The Science Behind Why Freddie Mercury's Voice Was So Damned Compelling
His speaking voice was a baritone, but his falsetto? Swoon.
Scientists have studied the voice and vocals of one of the greats of pop music, Freddie Mercury of the band Queen. And the results?
1) He used subharmonics in a way that very few people can. Other than Tuvan Throat Singers, that is:
(Also, listen for the subtle melody that accompanies the low-throated growl in this clip).
That subharmonic vibration also helped give him his "growl," which he used quite frequently.
2) His vocals chords simply moved faster than those of most people. Most vibratos (the oscillation between pitches that great singers employ, especially when holding a note) are between 5.4 and 6.9 Hz. Mercury's was 7.04 Hz, and that is close to what would be considered a "vocal tremor," which creates a wavering and unsteady voice. Yet he had amazing control over that same voice, even as it came close to careening out of control. It really was like he pushed his voice to the absolute limits of what it was physically capable of doing, riding that edge but not going over it. It makes the vocals more emotionally compelling precisely because he's on that edge.
3) It's been widely reported that Mercury could sing through 4 octaves, but this study could not back that up; at 12 semitones per octave, that would be 48 semitones. They could only detect an impressive 37 semitones in the recordings that exist.

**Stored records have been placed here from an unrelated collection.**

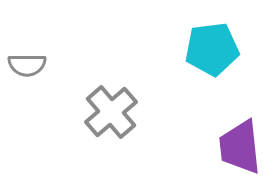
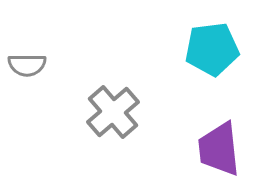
gray cross: moved 2 px right
purple trapezoid: moved 21 px left, 2 px down
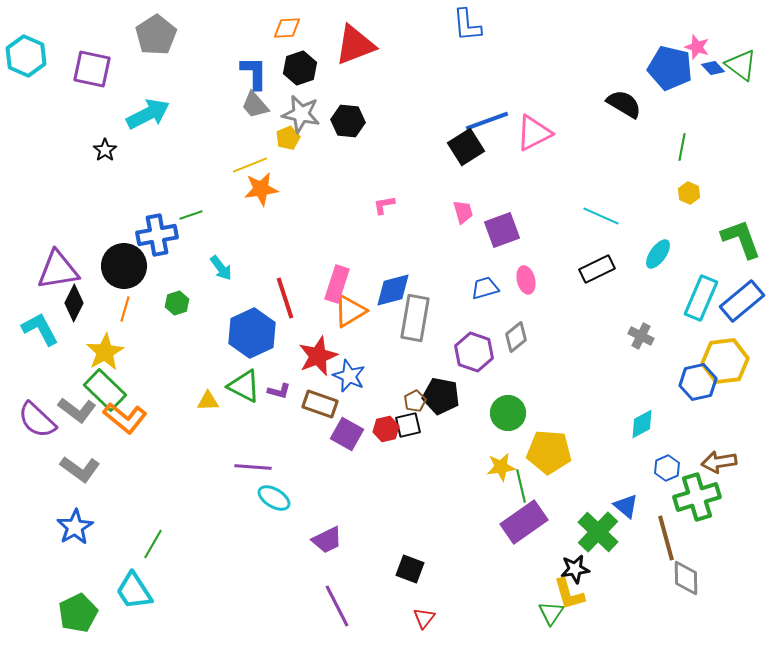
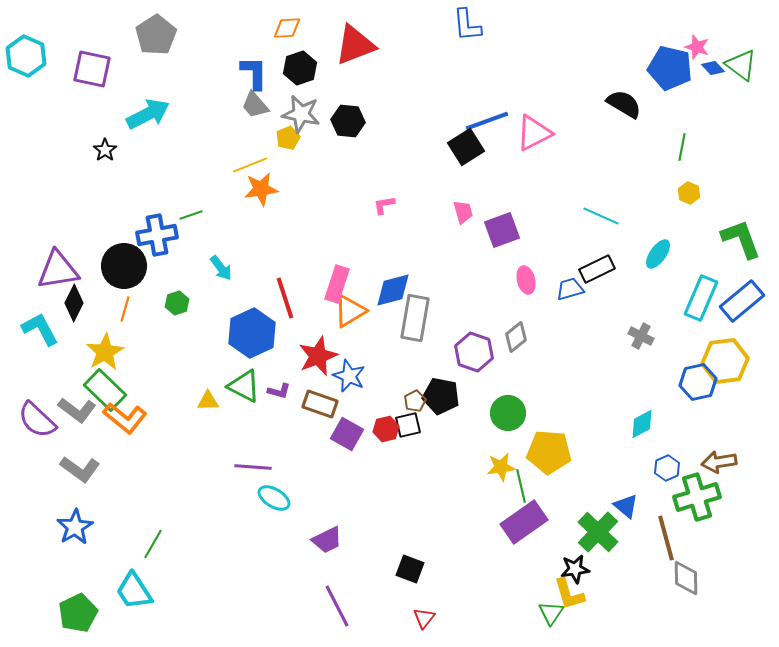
blue trapezoid at (485, 288): moved 85 px right, 1 px down
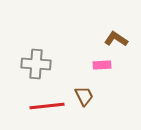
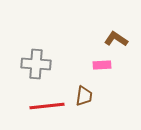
brown trapezoid: rotated 35 degrees clockwise
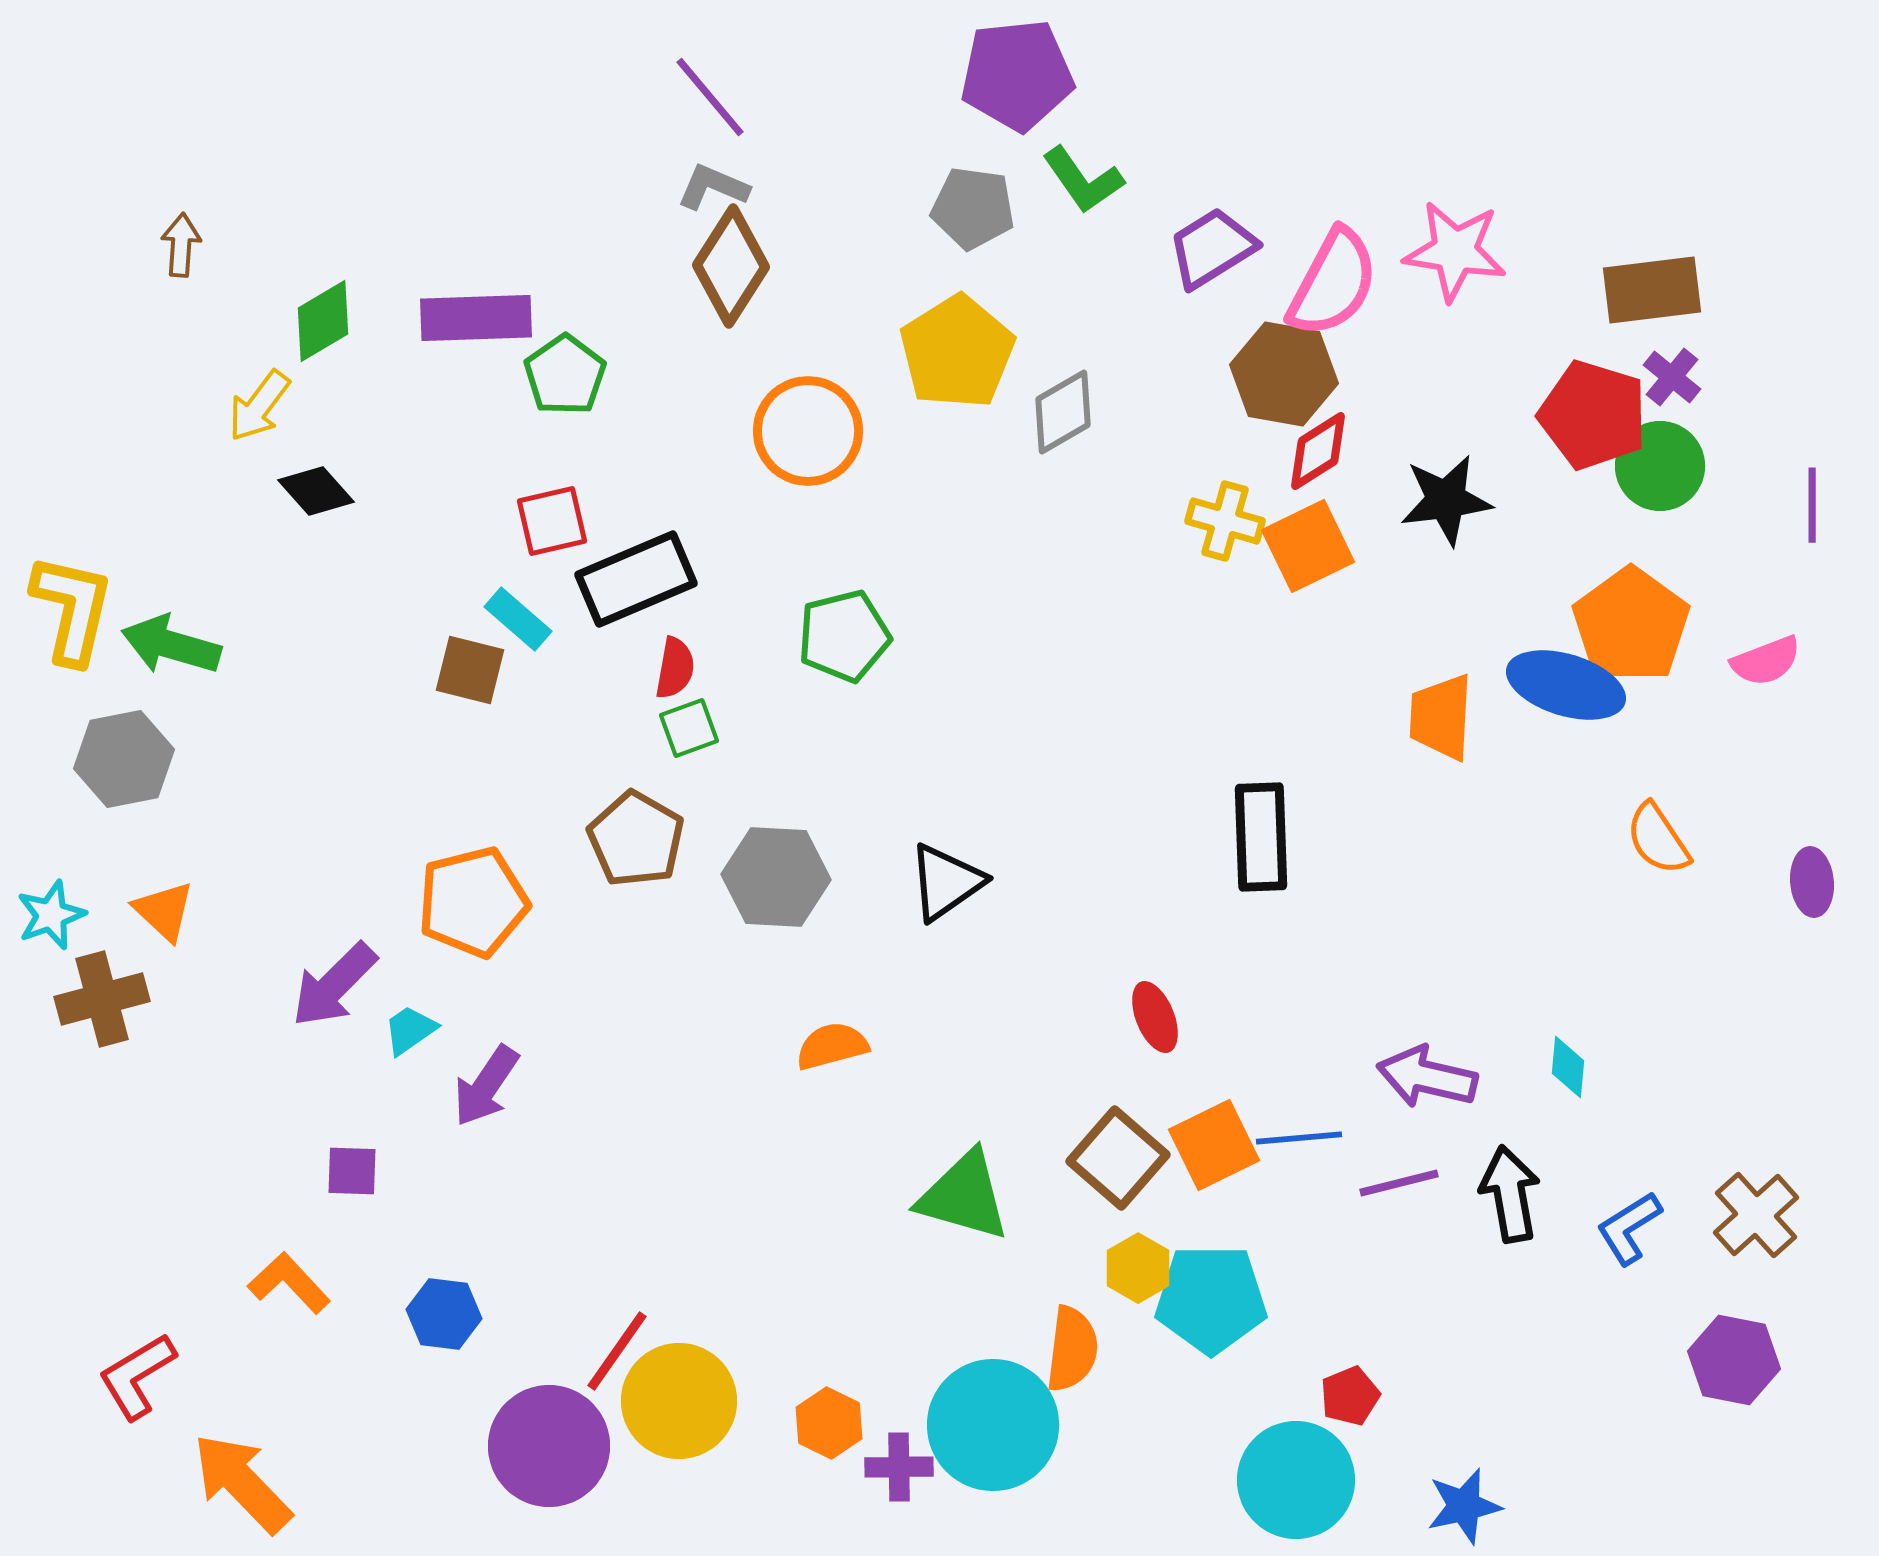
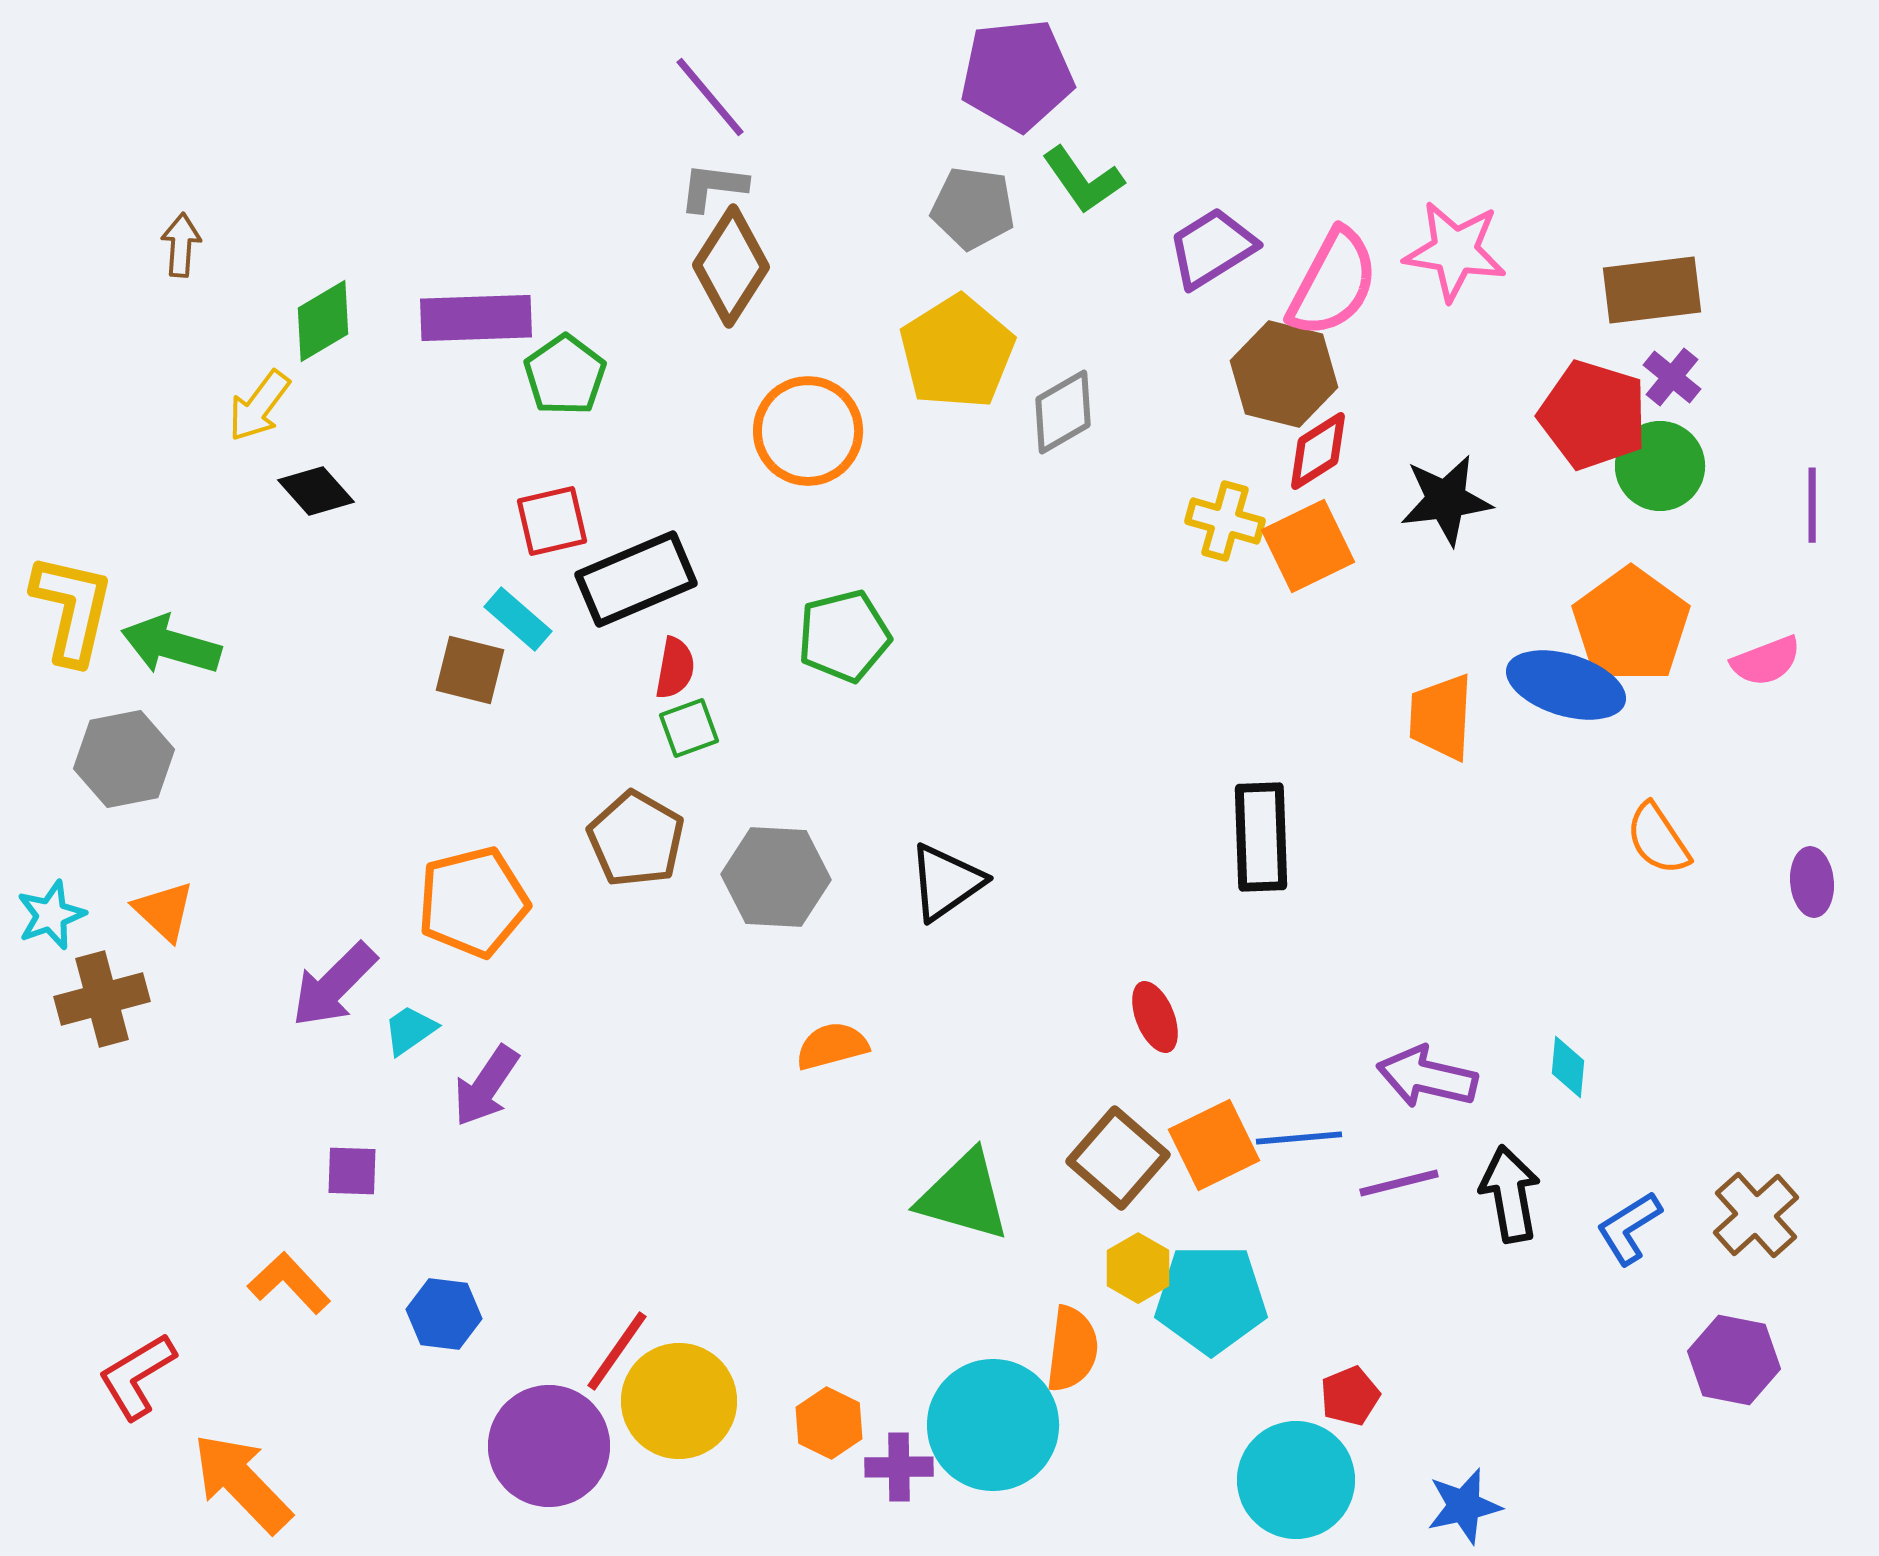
gray L-shape at (713, 187): rotated 16 degrees counterclockwise
brown hexagon at (1284, 374): rotated 4 degrees clockwise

I mean, it's still possible he could have hit 48 semitones, it's just that there is no recorded example of him reaching that far.
Just listen to his amazing scat-style singing in the "isolated vocals" version of "Under Pressure" in the clip below, which Mercury's band Queen recorded with another great vocalist, David Bowie.
Especially the part at 02:00 — man, the dude had some pipes.
The science behind all of this is in an article posted on Taylor Francis Online in the Logopedics Phoniatrics Vocology section.